#### WORK INSTRUCTION:
Whatever comes before the line containing "At what (x,y)" stays out; transcribe that line and all that follow to the end of the records exactly, with no pictures.

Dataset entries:
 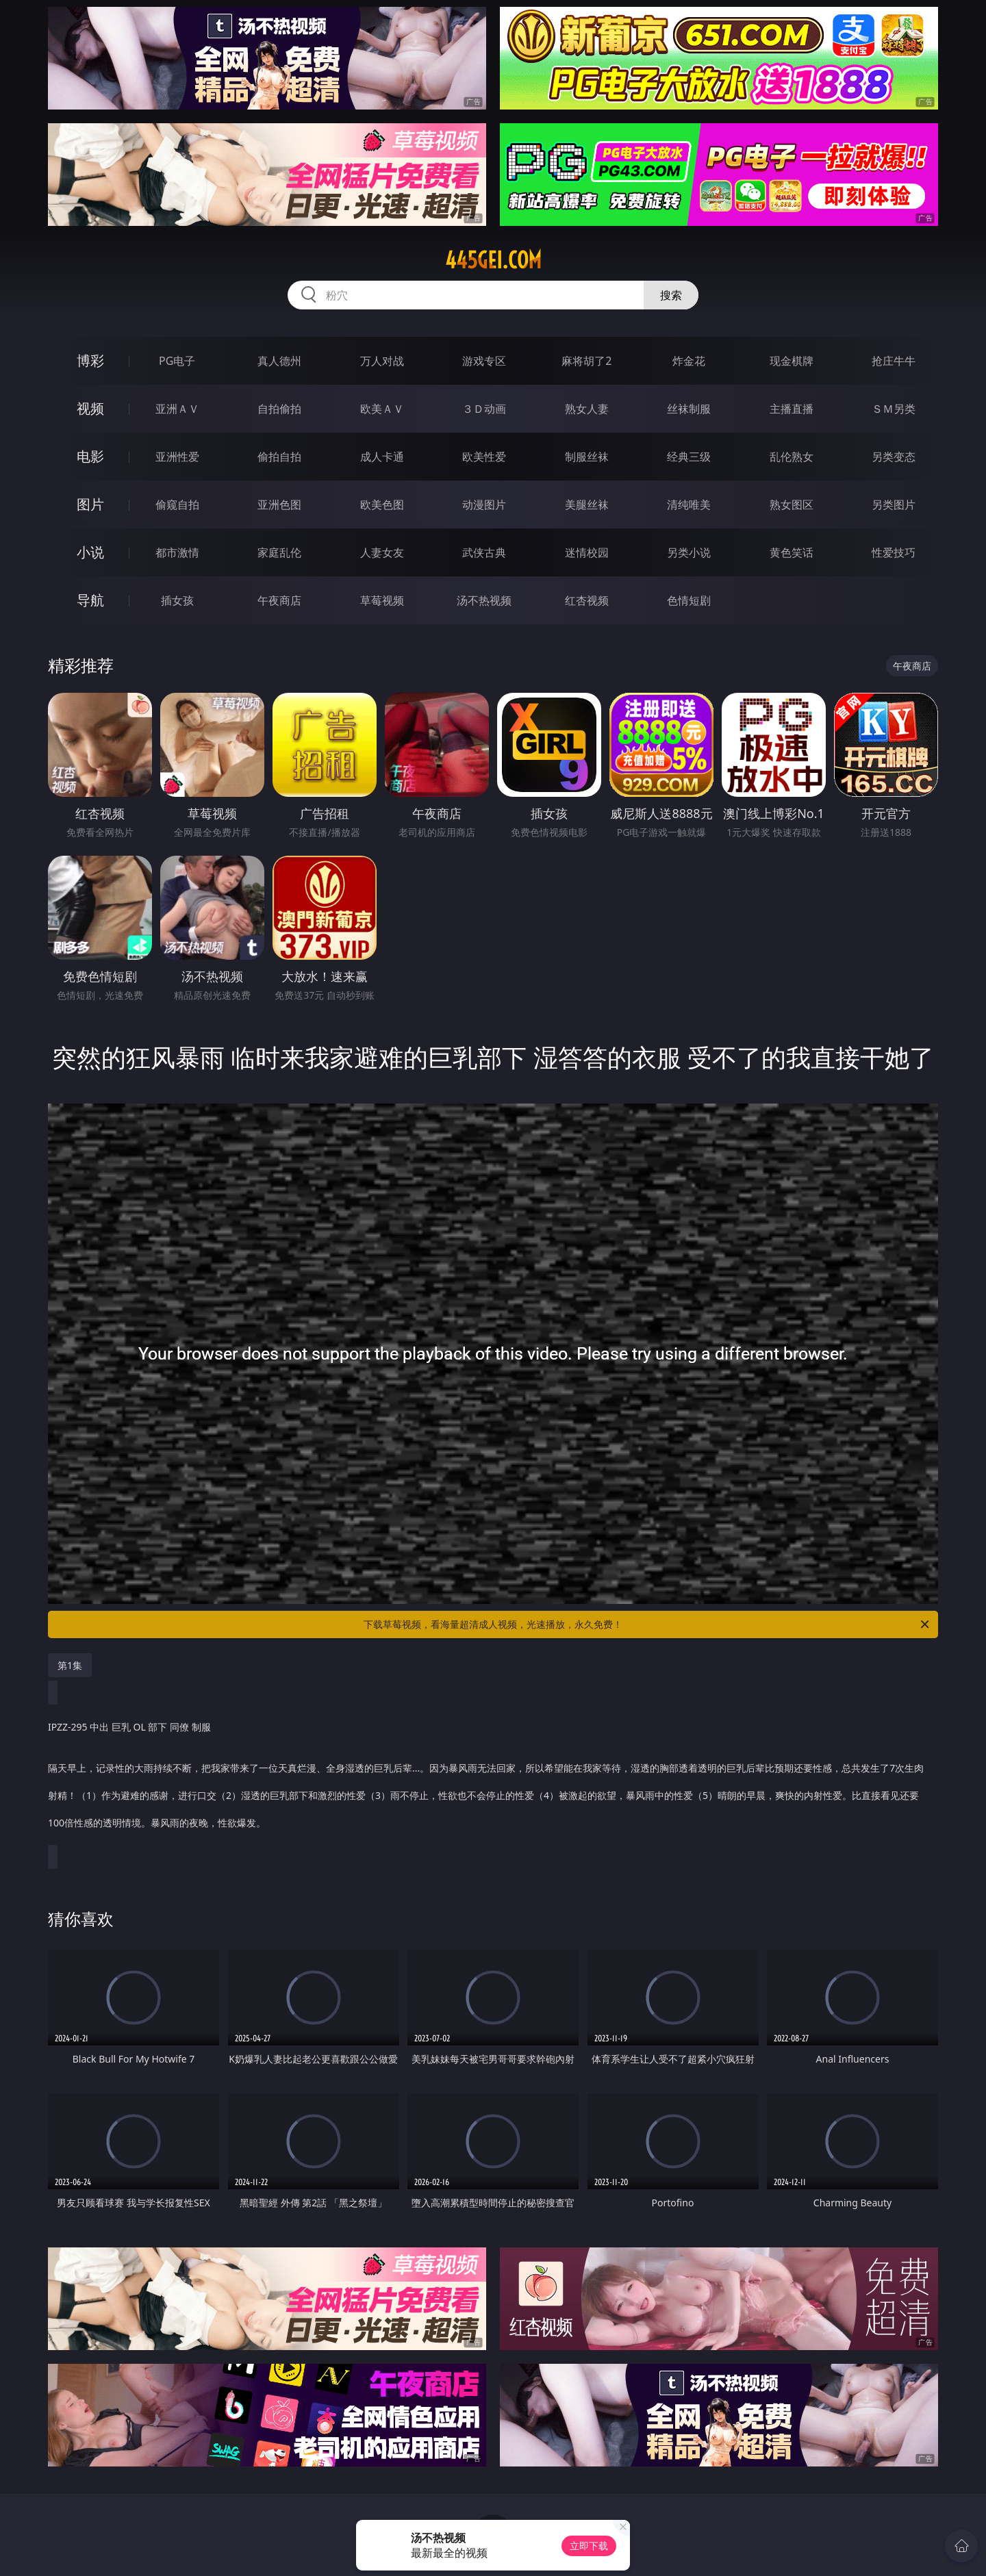 What do you see at coordinates (382, 504) in the screenshot?
I see `欧美色图` at bounding box center [382, 504].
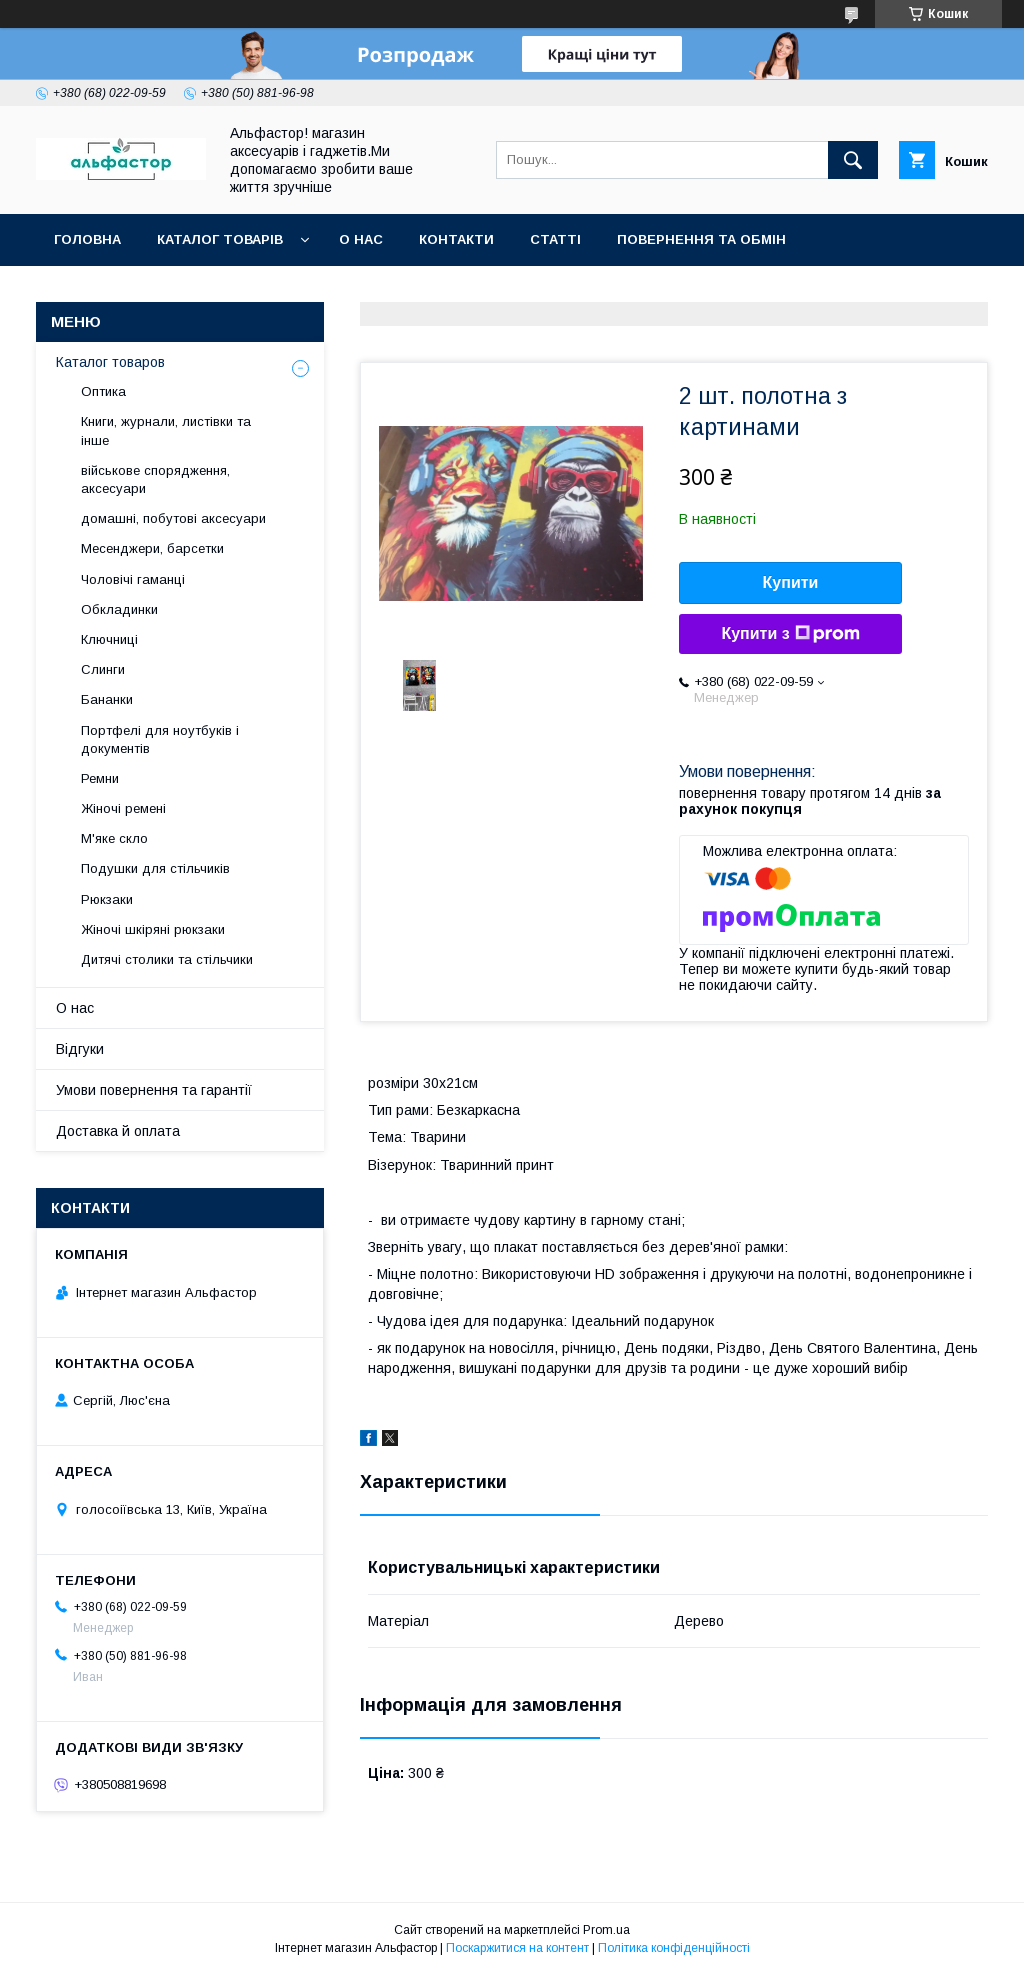 This screenshot has height=1975, width=1024. What do you see at coordinates (456, 239) in the screenshot?
I see `Контакти` at bounding box center [456, 239].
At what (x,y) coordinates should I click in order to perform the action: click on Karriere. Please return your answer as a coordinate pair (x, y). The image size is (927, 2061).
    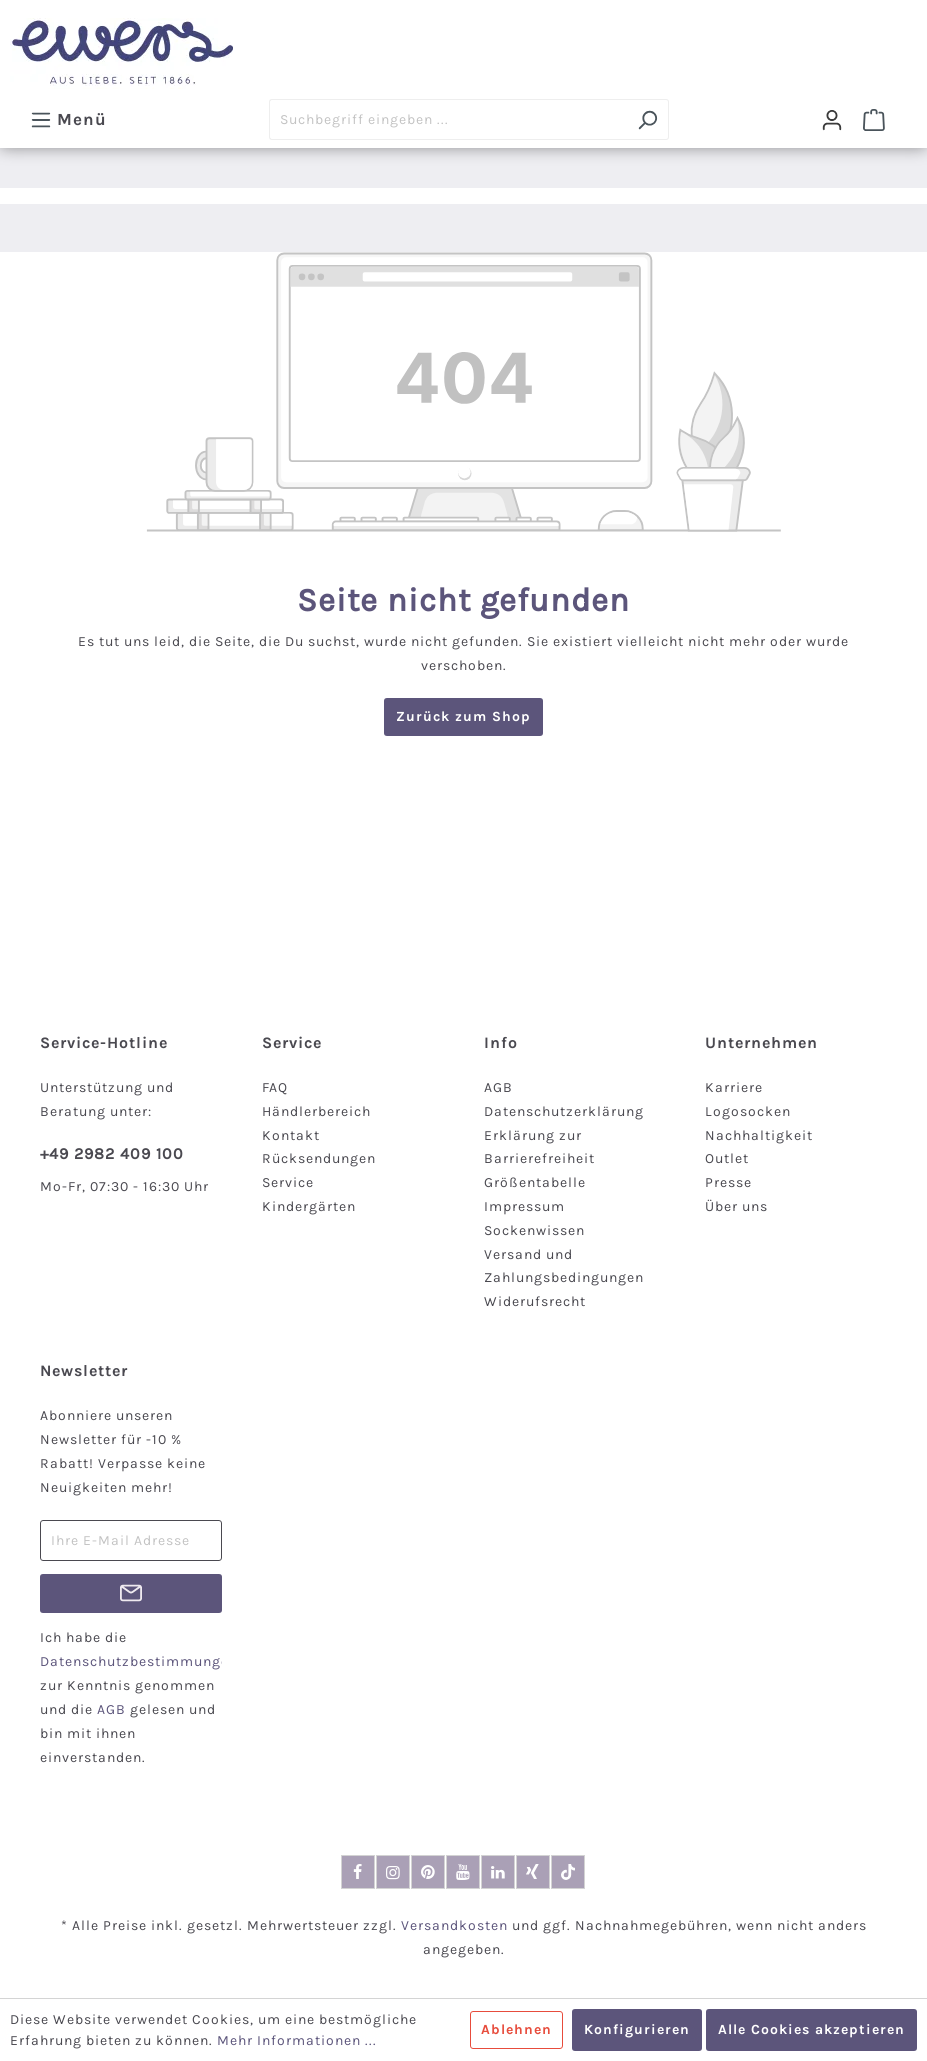
    Looking at the image, I should click on (734, 1087).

#### RESPONSE FOR THIS EXERCISE:
At what (x,y) coordinates should I click in order to perform the action: click on Karriere. Please return your answer as a coordinate pair (x, y). The image size is (927, 2061).
    Looking at the image, I should click on (734, 1087).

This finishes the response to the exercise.